Chassé d’Allemagne parce que juif, A. Grosser aurait pu parfaitement se détourner de ce pays après la défaite de 1945. Ce fut tout le contraire. Il devint l’un des grands artisans de la réconciliation franco-allemande. Il comprit que l’Europe et la France ne devaient surtout pas stigmatiser l’Allemagne, mais l’encourager à redevenir un grand pays démocratique. C’est la raison pour laquelle il s’engagea rapidement dans le soutien à la dénazification par la pédagogie et le dialogue. Juste après la guerre, A. Grosser acceptait ainsi d’échanger avec de jeunes allemands qui avaient servi dans la Waffen-SS, lui dont l’oncle et la tante berlinois qu’il avait tant adorés furent gazés à Auschwitz. Le respect dont A. Grosser jouit dans l’Allemagne d’après-guerre est dès lors immense. Grâce à ses livres, à ses prix, mais surtout à ses apparitions régulières à la télévision, il y est un personnage connu. Je me souviens l’avoir accompagné au début des années 2000 à la résidence de l’ambassadeur d’Allemagne à Prague pour un déjeuner organisé en son honneur.

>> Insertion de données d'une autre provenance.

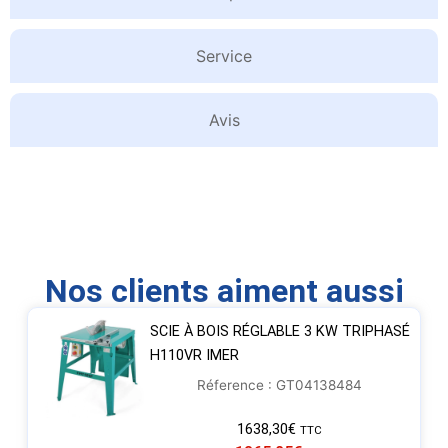
Service
Avis
Nos clients aiment aussi
SCIE À BOIS RÉGLABLE 3 KW TRIPHASÉ
H110VR IMER
Réference : GT04138484
1638,30
€
TTC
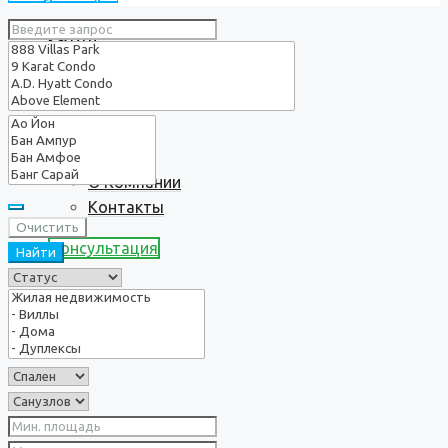
Услуги
О нас
О Компании
Контакты
Очистить
Консультация
Найти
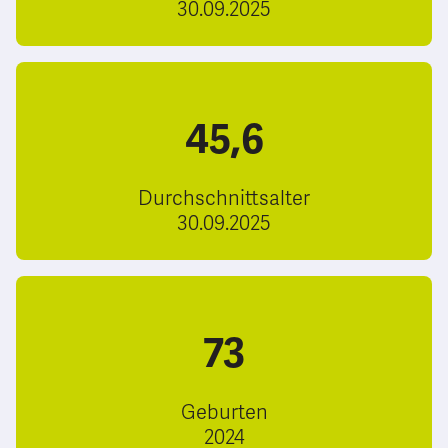
30.09.2025
45,6
Durchschnittsalter
30.09.2025
73
Geburten
2024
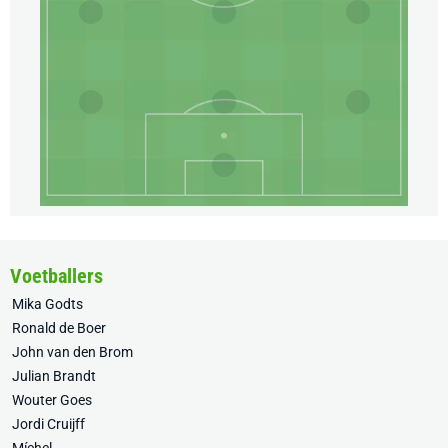
Voetballers
Mika Godts
Ronald de Boer
John van den Brom
Julian Brandt
Wouter Goes
Jordi Cruijff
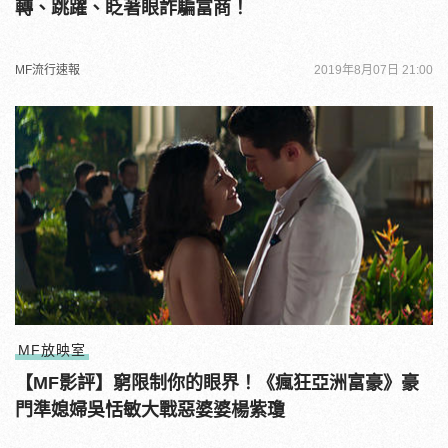
轉、跳躍、眨著眼詐騙富商！
MF流行速報
2019年8月07日 21:00
MF放映室
【MF影評】窮限制你的眼界！《瘋狂亞洲富豪》豪
門準媳婦吳恬敏大戰惡婆婆楊紫瓊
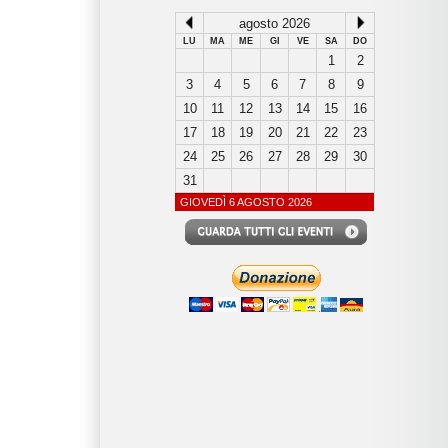
agosto 2026
LU
MA
ME
GI
VE
SA
DO
1
2
3
4
5
6
7
8
9
10
11
12
13
14
15
16
17
18
19
20
21
22
23
24
25
26
27
28
29
30
31
GIOVEDÌ 6 AGOSTO 2026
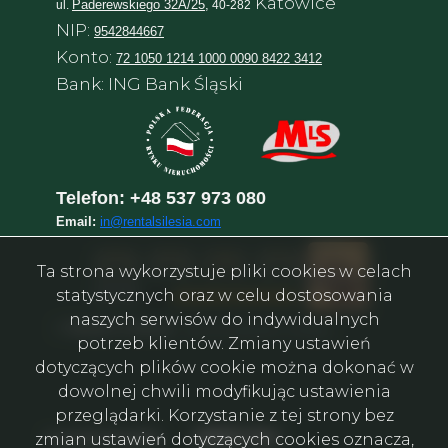
Katowice
Paderewskiego 32A/25,
ul.
40-282
NIP:
9542844667
Konto:
72 1050 1214 1000 0090 8422 3412
Bank: ING Bank Śląski
Telefon:
+48 537 973 080
Email:
in@rentalsilesia.com
Ta strona wykorzystuje pliki cookies w celach
statystycznych oraz w celu dostosowania
naszych serwisów do indywidualnych
©
Rental in Silesia
–
Агентство нерухомості у Катовіце
potrzeb klientów. Zmiany ustawień
dotyczących plików cookie można dokonać w
dowolnej chwili modyfikując ustawienia
przeglądarki. Korzystanie z tej strony bez
Facebook
Facebook
Facebook
Facebook
Facebook
Facebook
social media
zmian ustawień dotyczących cookies oznacza,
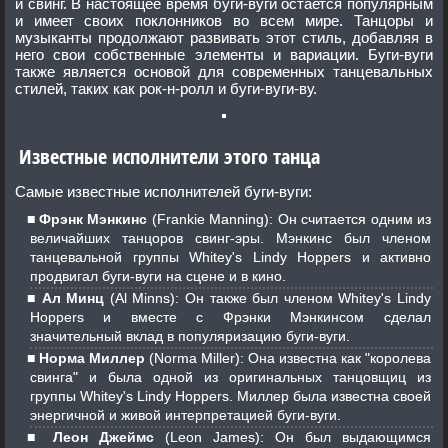
и свинг. В настоящее время буги-вуги остается популярным
и имеет своих поклонников во всем мире. Танцоры и
музыканты продолжают развивать этот стиль, добавляя в
него свои собственные элементы и вариации. Буги-вуги
также является основой для современных танцевальных
стилей, таких как рок-н-ролл и буги-вуги-ву.
Известные исполнители этого танца
Самые известные исполнителей буги-вуги:
Фрэнк Мэнкинс
(Frankie Manning): Он считается одним из
величайших танцоров свинг-эры. Мэнкинс был членом
танцевальной группы Whitey's Lindy Hoppers и активно
продвигал буги-вуги на сцене и в кино.
Ал Минц
(Al Minns): Он также был членом Whitey's Lindy
Hoppers и вместе с Фрэнки Мэнкинсом сделал
значительный вклад в популяризацию буги-вуги.
Норма Миллер
(Norma Miller): Она известна как "королева
свинга" и была одной из оригинальных танцовщиц из
группы Whitey's Lindy Hoppers. Миллер была известна своей
энергичной и живой интерпретацией буги-вуги.
Леон Джеймс
(Leon James): Он был выдающимся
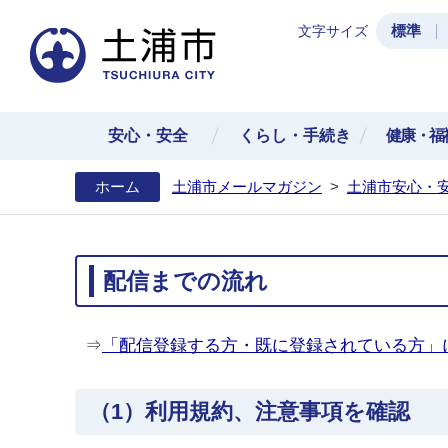
標準
文字サイズ
土浦
安心・安全
くらし・手続き
健康・福
ホーム
土浦市メールマガジン
>
土浦市安心・
配信までの流れ
⇒
「配信登録する方・既に登録されている方」
（1）利用規約、注意事項を確認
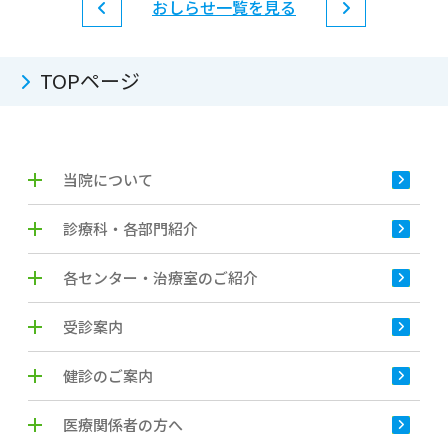
おしらせ一覧を見る
TOPページ
当院について
診療科・各部門紹介
各センター・治療室のご紹介
受診案内
健診のご案内
医療関係者の方へ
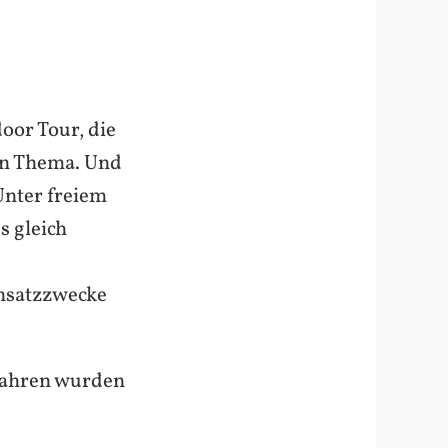
oor Tour, die
ein Thema. Und
Unter freiem
s gleich
insatzzwecke
n Jahren wurden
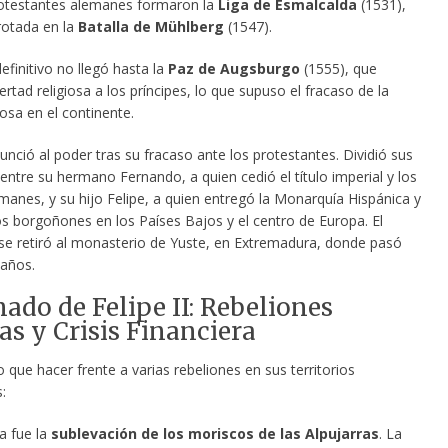
rotestantes alemanes formaron la
Liga de Esmalcalda
(1531),
rotada en la
Batalla de Mühlberg
(1547).
efinitivo no llegó hasta la
Paz de Augsburgo
(1555), que
ertad religiosa a los príncipes, lo que supuso el fracaso de la
iosa en el continente.
unció al poder tras su fracaso ante los protestantes. Dividió sus
ntre su hermano Fernando, a quien cedió el título imperial y los
manes, y su hijo Felipe, a quien entregó la Monarquía Hispánica y
ios borgoñones en los Países Bajos y el centro de Europa. El
e retiró al monasterio de Yuste, en Extremadura, donde pasó
 años.
nado de Felipe II: Rebeliones
as y Crisis Financiera
vo que hacer frente a varias rebeliones en sus territorios
:
a fue la
sublevación de los moriscos de las Alpujarras
. La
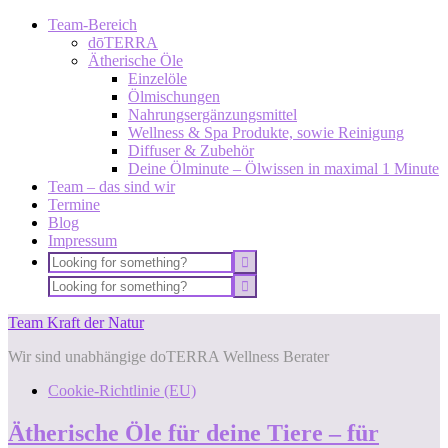
Team-Bereich
dōTERRA
Ätherische Öle
Einzelöle
Ölmischungen
Nahrungsergänzungsmittel
Wellness & Spa Produkte, sowie Reinigung
Diffuser & Zubehör
Deine Ölminute – Ölwissen in maximal 1 Minute
Team – das sind wir
Termine
Blog
Impressum
Team Kraft der Natur
Wir sind unabhängige doTERRA Wellness Berater
Cookie-Richtlinie (EU)
Ätherische Öle für deine Tiere – für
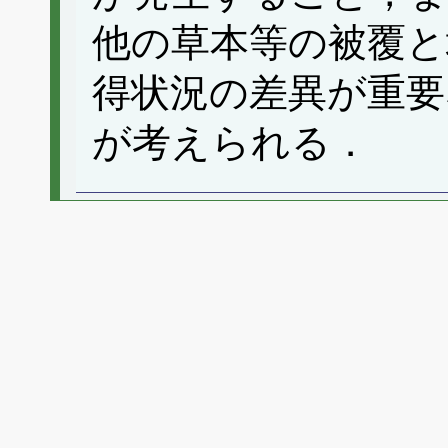
他の草本等の被覆と
得状況の差異が重要
が考えられる．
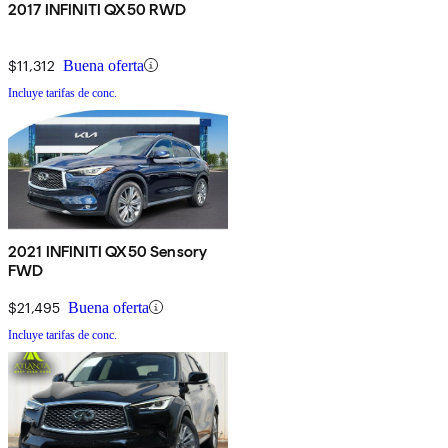
2017 INFINITI QX50 RWD
$11,312
Buena oferta
Incluye tarifas de conc.
2021 INFINITI QX50 Sensory
FWD
$21,495
Buena oferta
Incluye tarifas de conc.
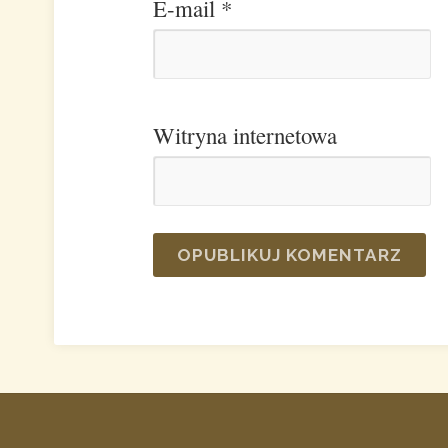
E-mail
*
Witryna internetowa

Il faisait beau dans la capitale tchèque et de nombreux touristes allemands vaquaient devant ce beau Palais Lobkowicz où s’étaient réfugiés en 1989 des centaines d’Allemands de l’Est voulant partir vers la République fédérale. En arrivant devant les grilles de l’ambassade, nous fûmes littéralement pris d’assaut par la foule des touristes allemands qui voulait saluer et dire un mot à « Herr Professor Grosser ». Il fallut quasiment l’exfiltrer pour ne pas arriver en retard au déjeuner.

Grosser était avant tout un moraliste. Ce n’est pas pour rien que toute sa vie d’intellectuel fut consacrée à se demander ce que signifiaient la haine, la croyance ou encore le pardon. Il détestait plus que tout l’intolérance et l’esprit partisan. Deux choses comptaient en fait pour lui : la défense de l’Etat de droit et la construction de l’Europe. A. Grosser croyait sincèrement à la responsabilité sociale de l’intellectuel et n’aimait pas du tout les universitaires enfermés dans leur tour d’ivoire. C’est la raison pour laquelle il partagea tout au long de sa vie ses réflexions dans les journaux, ayant été un éditorialiste régulier du Monde, de La Croix et de Ouest-France. Agnostique, A. Grosser entretenait des liens étroits avec les milieux catholiques. Il se désolait aussi qu’après la Shoah Israël ne sut pas mieux traiter la question palestinienne. Il était surtout fier de sa citoyenneté française, lui qui était devenu Français en raison des tourments de l’Histoire. Lorsque les débats sur l’immigration se déchainaient, A. Grosser aimait interpeller ses amis sur le ton de la provocation : « Ah mais j’avais oublié que j’étais un immigré. Ne trouvez-vous pas toutefois que la France a eu beaucoup de chance de m’avoir ? ».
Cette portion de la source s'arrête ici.